WORK INSTRUCTION
Report all lines of the records that contain "colori".

TASK DATA
########
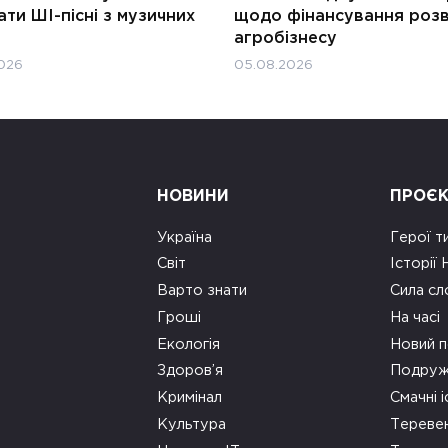
ти ШІ-пісні з музичних
щодо фінансування роз
агробізнесу
026
05.08.2026
НОВИНИ
ПРОЄ
Україна
Герої т
Світ
Історії
Варто знати
Сила сл
Гроші
На часі
Екологія
Новий п
Здоров’я
Подруж
Кримінал
Смачні і
Культура
Тереве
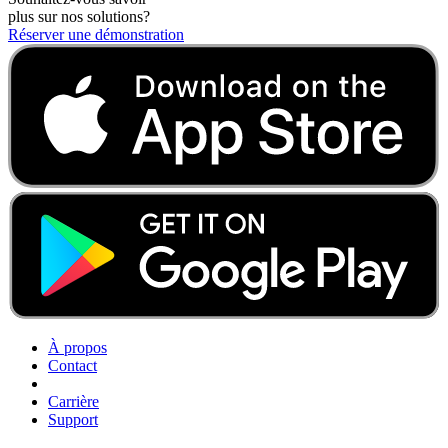
plus sur nos solutions?
Réserver une démonstration
À propos
Contact
Carrière
Support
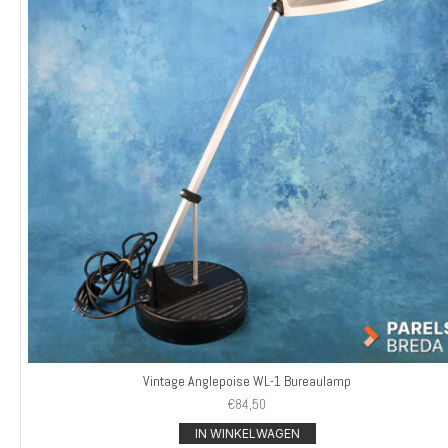
Vintage Anglepoise WL-1 Bureaulamp
€
84,50
IN WINKELWAGEN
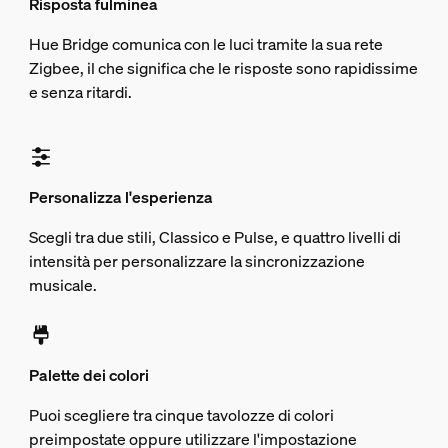
Risposta fulminea
Hue Bridge comunica con le luci tramite la sua rete
Zigbee, il che significa che le risposte sono rapidissime
e senza ritardi.
Personalizza l'esperienza
Scegli tra due stili, Classico e Pulse, e quattro livelli di
intensità per personalizzare la sincronizzazione
musicale.
Palette dei colori
Puoi scegliere tra cinque tavolozze di colori
preimpostate oppure utilizzare l'impostazione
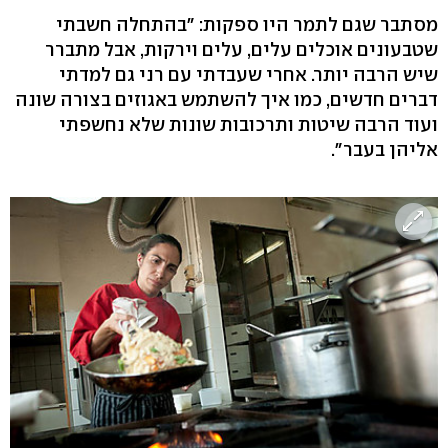
מסתבר שגם לתמר היו ספקות: "בהתחלה חשבתי
שטבעונים אוכלים עלים, עלים וירקות, אבל מתברר
שיש הרבה יותר. אחרי שעבדתי עם רני גם למדתי
דברים חדשים, כמו איך להשתמש באגוזים בצורה שונה
ועוד הרבה שיטות ותרכובות שונות שלא נחשפתי
אליהן בעבר".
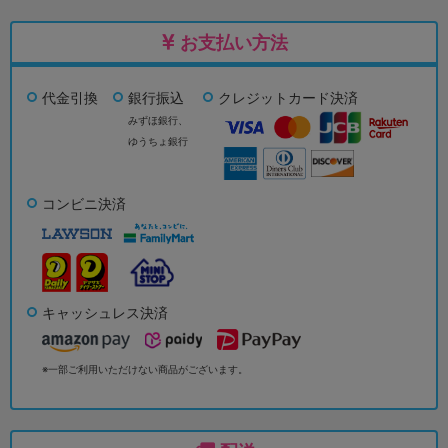
お支払い方法
代金引換
銀行振込
クレジットカード決済
みずほ銀行、
ゆうちょ銀行
コンビニ決済
キャッシュレス決済
※一部ご利用いただけない商品がございます。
########
FINISHED EXERCISE
Palette dei colori
Puoi scegliere tra cinque tavolozze di colori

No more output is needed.